I turned to multiple friends to try and gauge where my kid fell on the pickiness spectrum and diagnosed my kid as the official pickiest kid on planet Earth. The pediatrician assured me his weight was fine and to continue putting things on his plate even if he didn’t try them. I felt my anxiety worsen each afternoon around 4 pm as I prepared to make dinner. I began the inner dialogue with myself about whether or not to serve him the pesto orzo we were having or the chicken nuggets he requested every night to avoid the tantrum that would most certainly ensue if I chose the former. I so badly wanted to be a mom with enough gas in the tank to calmly say, “This is what we’re having tonight. You are welcome to eat it or not,” but the truth is most days I just didn’t. I wanted him to eat, and I wanted to eat my pesto orzo in peace.

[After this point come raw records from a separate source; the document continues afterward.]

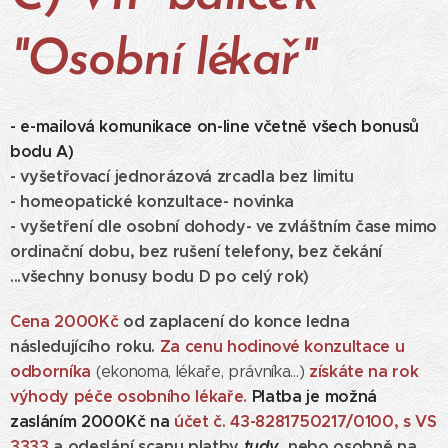
"Osobní lékař"
- e-mailová komunikace on-line včetně všech bonusů
bodu A)
- vyšetřovací jednorázová zrcadla bez limitu
- homeopatické konzultace- novinka
- vyšetření dle osobní dohody- ve zvláštním čase mimo
ordinační dobu, bez rušení telefony, bez čekání
...všechny bonusy bodu D po celý rok)
Cena 2000Kč
od zaplacení do konce ledna
následujícího roku.
Za cenu hodinové konzultace u
odborníka
získáte na rok
(ekonoma, lékaře, právníka...)
výhody péče osobního lékaře.
Platba je možná
zasláním 2000Kč n
a
účet č.
43-8281750217/0100, s VS
3333
a odeslání scanu platby
tudy
, nebo osobně na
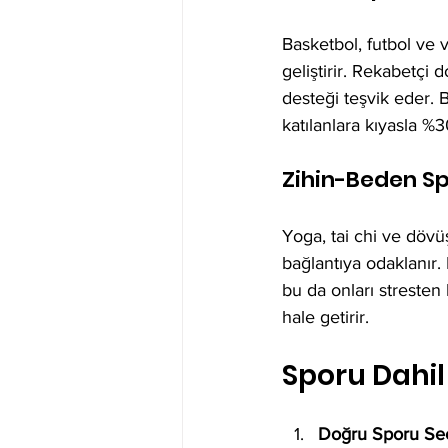
Basketbol, ​​futbol ve 
geliştirir. Rekabetçi
desteği teşvik eder. B
katılanlara kıyasla %
Zihin-Beden Sp
Yoga, tai chi ve dövüş
bağlantıya odaklanır. 
bu da onları stresten k
hale getirir.
Sporu Dahil 
Doğru Sporu Se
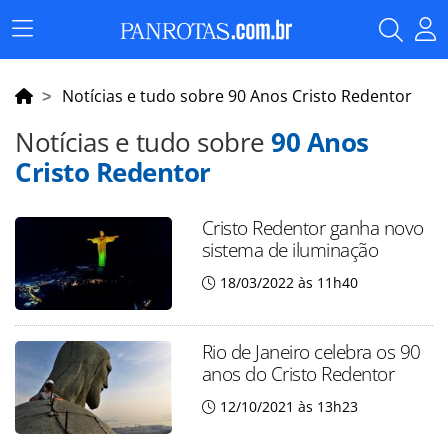
Menu
Principal
Notícias e tudo sobre 90 Anos Cristo Redentor
Notícias e tudo sobre
90 Anos
Cristo Redentor
Cristo Redentor ganha novo
sistema de iluminação
18/03/2022 às 11h40
Rio de Janeiro celebra os 90
anos do Cristo Redentor
12/10/2021 às 13h23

I spent many days attempting to talk myself off the ledge, but my kid’s food preferences sent me into a tizzy, and I became consumed by his obsession with treats and the refusal to eat anything else. I tried my best, I didn’t deny him any type of food, I tried to offer healthy options too, but at the end of the day I felt my kid’s pickiness was a direct reflection of me as a mom, and I couldn’t separate the two. As silly as it sounds, it weighed heavily on me, and I wanted to feel like other people understood. Could we start a picky eater support group? I would like to nominate myself for president.

Fast forward a few years, and I’m here to report my son is now 4.5 and as picky as ever. His food list includes pancakes, chicken nuggets, goldfish, graham crackers, apples (Honeycrisp only), strawberries (preferably freeze-dried), mac and cheese (white cheddar shells exclusively), the occasional banana, and any sort of baked good (but don’t you dare serve him a crescent roll or biscuit). Just when I think he can’t get any pickier, he comes down in the morning declaring he no longer likes Cheerios (the one easy breakfast food he eats). I take a deep breath and begin a mental list of other things I might have in the pantry to offer him.

I call my sister for my weekly picky eater rant, and she calmly reminds me that he could eat graham crackers every meal for months and be just fine. “The fact that we’re even having this conversation is a sign you’re a good mom,” she patiently says to me. And she’s right. I am a good mom who loves her kids, who does her best to feed them, and what they choose to eat or not on any given day will never negate those facts. It won’t be for you either. For whoever needs to hear it, “You’re a good mom. You are giving it your all, you love your kids, they know it, and that’s enough.” Take heart, open your pantry, and let the goldfish be the hero today.